Una risposta che nasconde, credeteci, un coraggio da leoni a cui è obbligo rendere merito. Grazie Fulvio per questa lezione di coraggio! Buona lettura.

MINSTREL: Credo tu ritenga come noi che la contemporaneità possa uscire dalla spirale di contraddizioni in cui è rinchiusa riscoprendo l’insegnamento di San Tommaso d’Aquino, ma in varie dispute web con altri filosofi tuoi colleghi capita di venir tacciati di archeologismo (o peggio) e a comprova di questa affermazione si dice che i tomisti in ambito accademico “sono pochi e gran poco contano”. Al di là che a noi invece ci pare d’assistere ad una rinascita di studi seri nei confronti dell’Aquinate (ad esempio con il tomismo analitico), ti chiedo: ti è mai capitato di assistere a fenomeni di chiusura simili a quelli descritti? E perché secondo te una “forma mentis” come quella tomista fa così “paura”?  Con una provocazione: che sia forse la verità stessa del reale a far paura?

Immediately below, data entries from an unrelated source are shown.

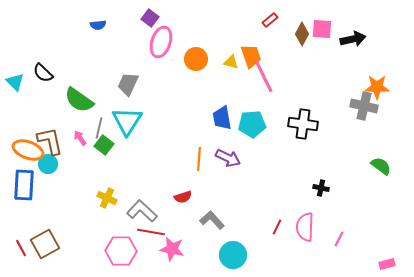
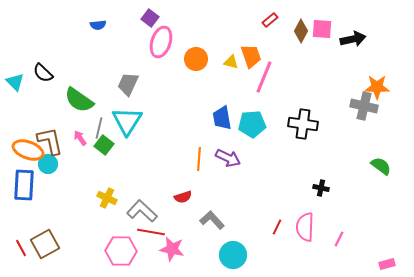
brown diamond at (302, 34): moved 1 px left, 3 px up
pink line at (264, 77): rotated 48 degrees clockwise
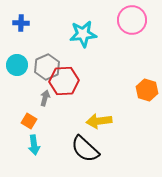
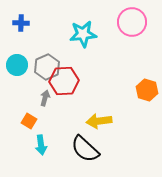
pink circle: moved 2 px down
cyan arrow: moved 7 px right
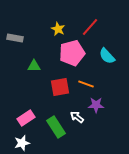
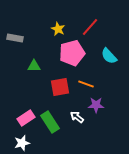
cyan semicircle: moved 2 px right
green rectangle: moved 6 px left, 5 px up
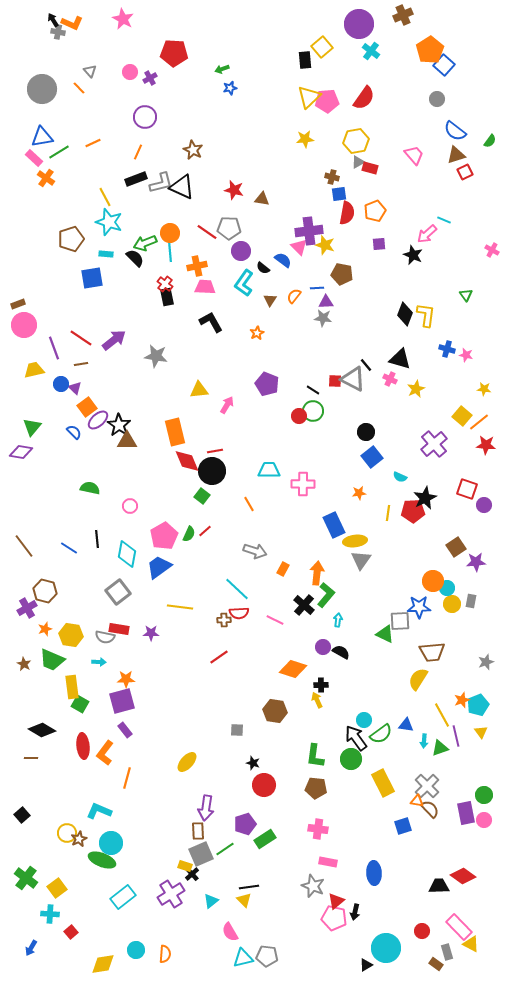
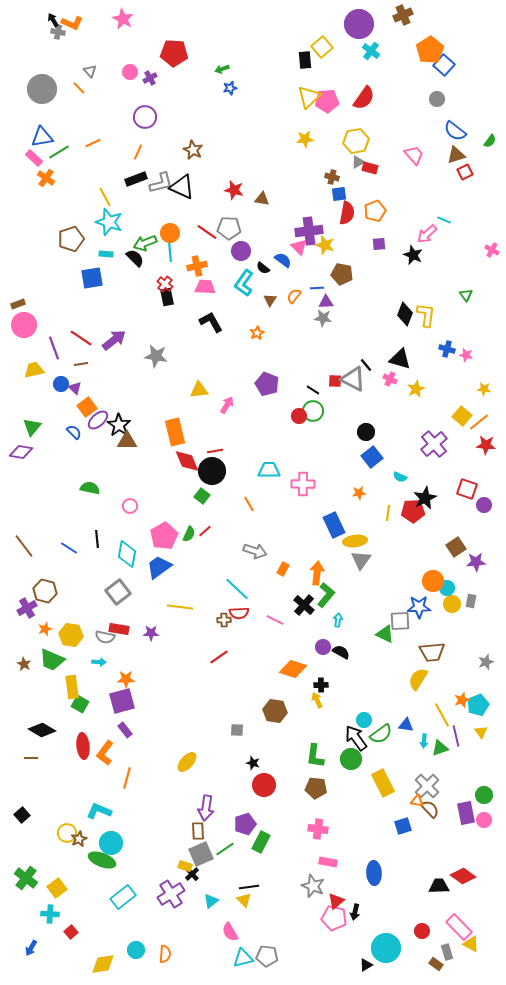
green rectangle at (265, 839): moved 4 px left, 3 px down; rotated 30 degrees counterclockwise
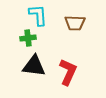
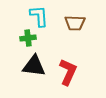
cyan L-shape: moved 1 px right, 1 px down
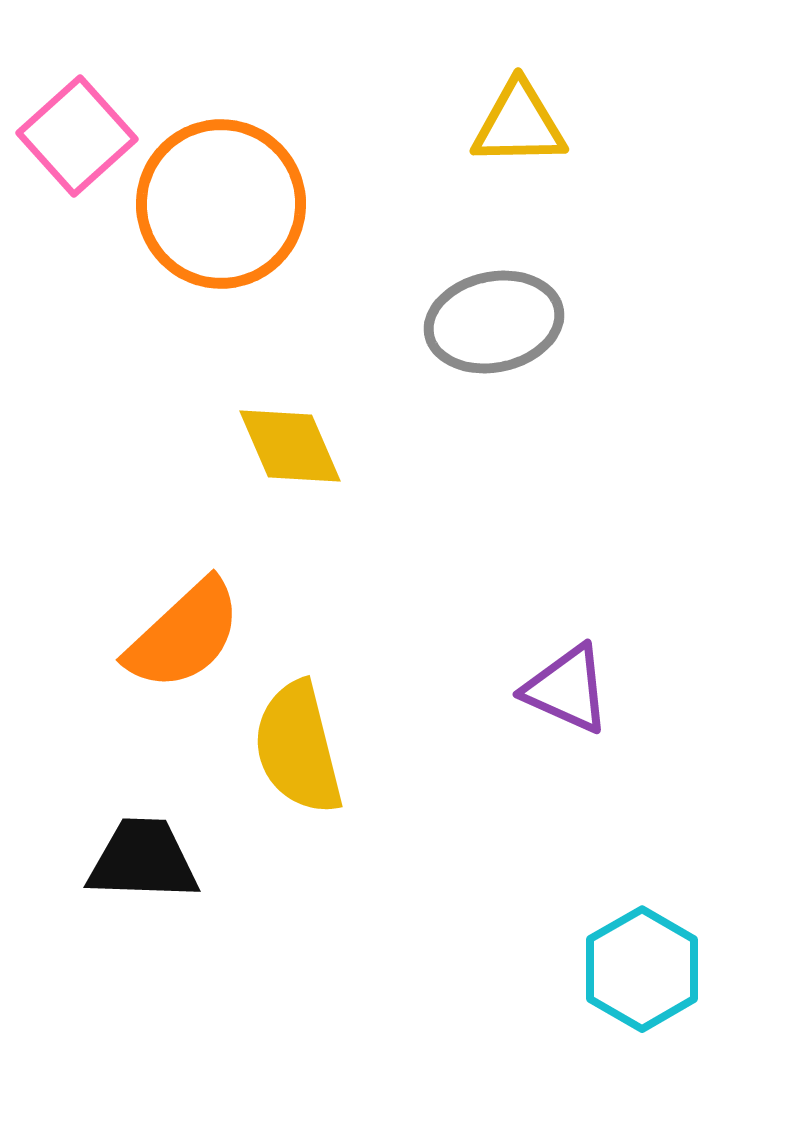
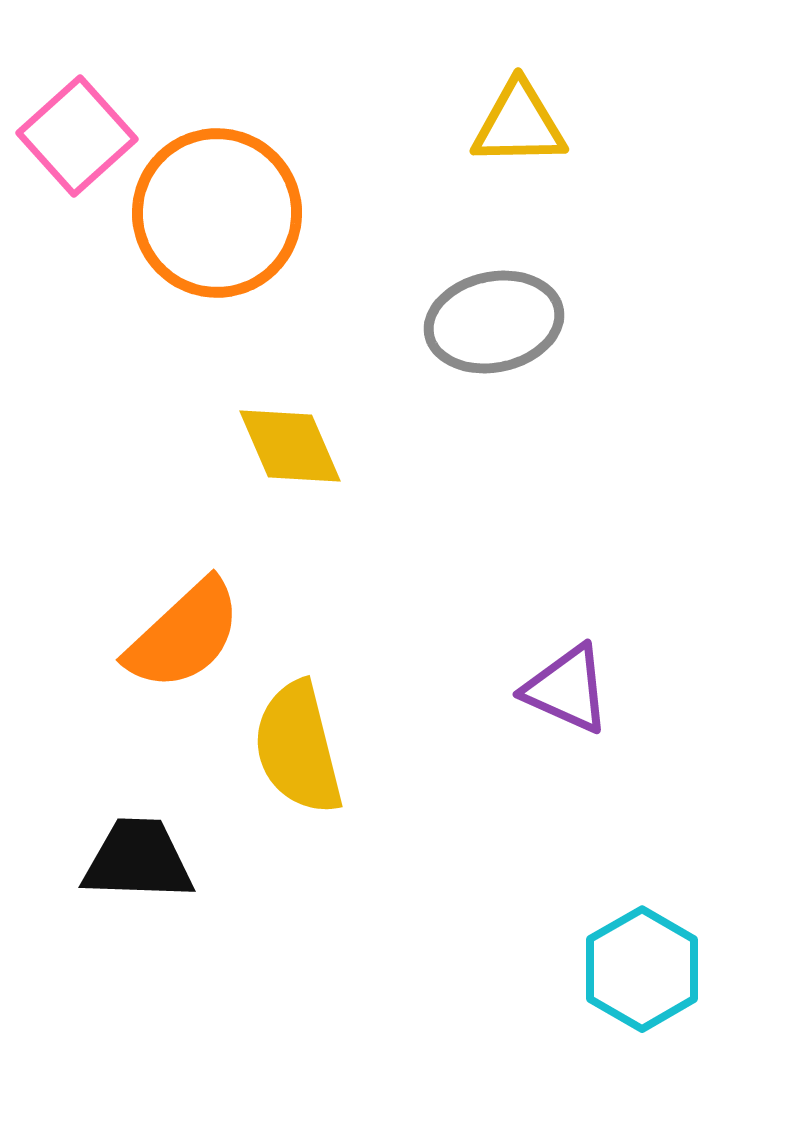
orange circle: moved 4 px left, 9 px down
black trapezoid: moved 5 px left
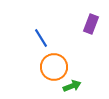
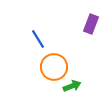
blue line: moved 3 px left, 1 px down
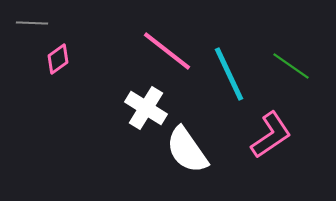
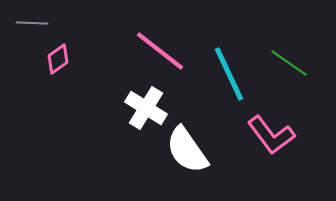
pink line: moved 7 px left
green line: moved 2 px left, 3 px up
pink L-shape: rotated 87 degrees clockwise
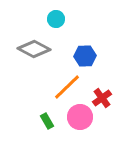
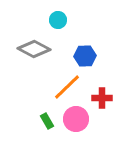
cyan circle: moved 2 px right, 1 px down
red cross: rotated 36 degrees clockwise
pink circle: moved 4 px left, 2 px down
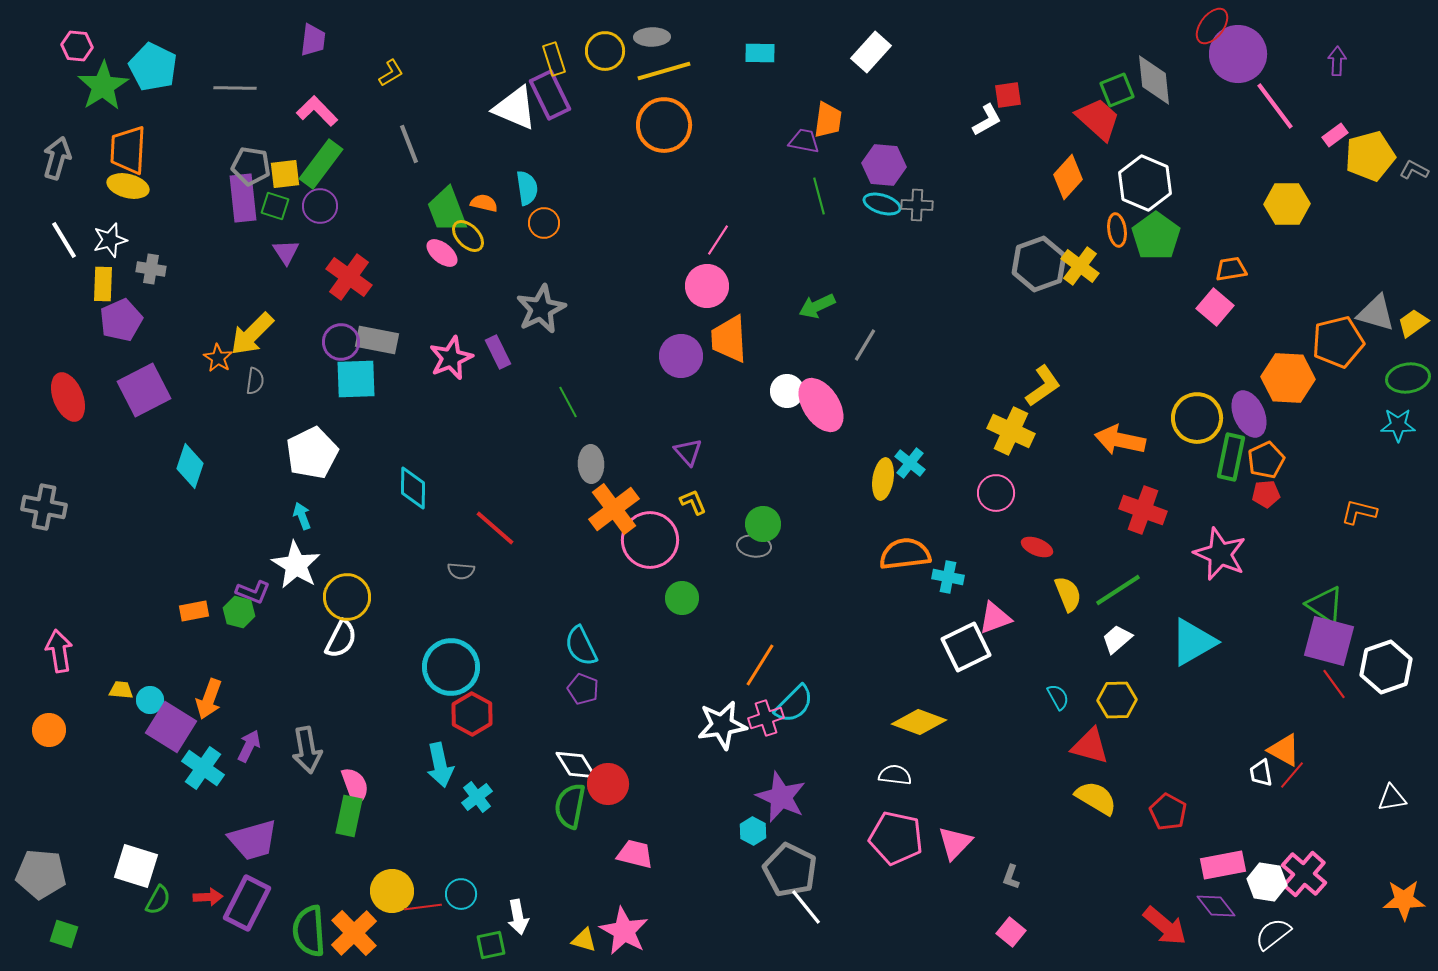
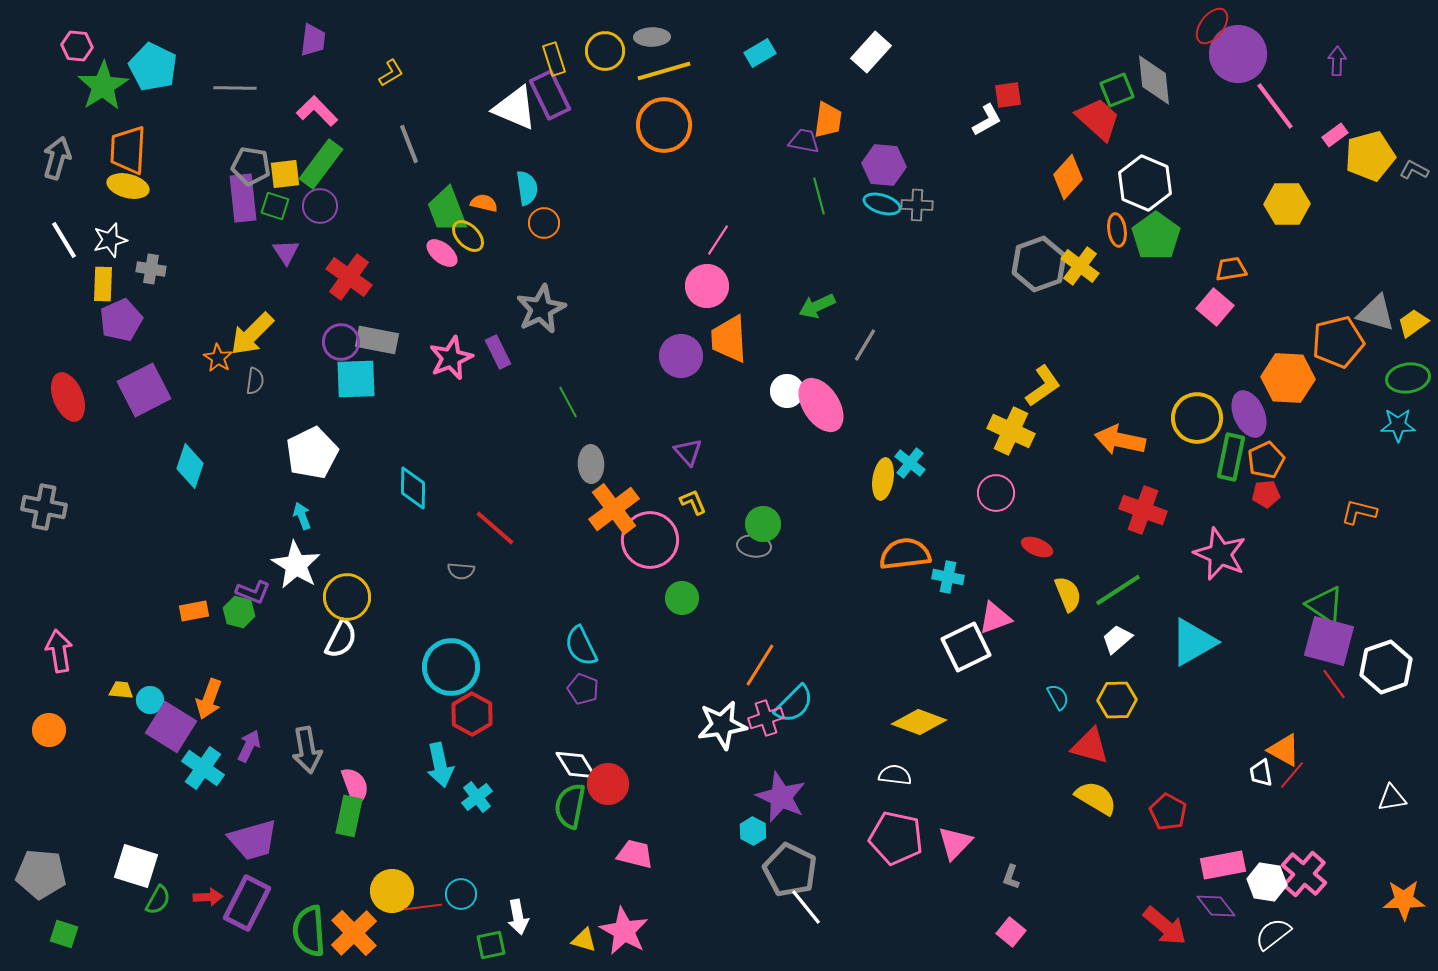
cyan rectangle at (760, 53): rotated 32 degrees counterclockwise
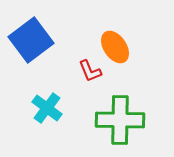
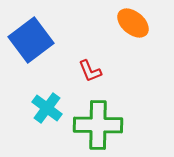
orange ellipse: moved 18 px right, 24 px up; rotated 16 degrees counterclockwise
green cross: moved 22 px left, 5 px down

FDB: Questa domanda è variegata e complessa. Vediamo un po’. Anzitutto, sì, sono convinto che San Tommaso possa restituire alla contemporaneità non poca serenità concettuale e un grande respiro sapienziale. Ma andiamo per ordine. Bisogna capire che la cultura umana è sempre impregnata di ideologia, e la filosofia non fa eccezione. L’ideologia è una sorta di religione del pensiero che vuole assolutamente credere in alcune cose ed è disposto a piegare qualsiasi logica e ragionamento pur di autoconvincersi che credere in quelle cose è una conclusione puramente razionale. Non essendo supportata dalla rivelazione di alcun Dio ma essendo mero frutto delle mode culturali, l’ideologia come tale è sempre irrazionale e sfocia sempre in qualche tipo di atteggiamento rivoluzionario e intollerante, spesso anche politico. La vera filosofia invece non è mai rivoluzionaria perché si bea semplicemente nella ricerca e nella contemplazione della verità. E siccome non serve alcun partito politico, è sempre onesta e disposta a rimettersi in discussione.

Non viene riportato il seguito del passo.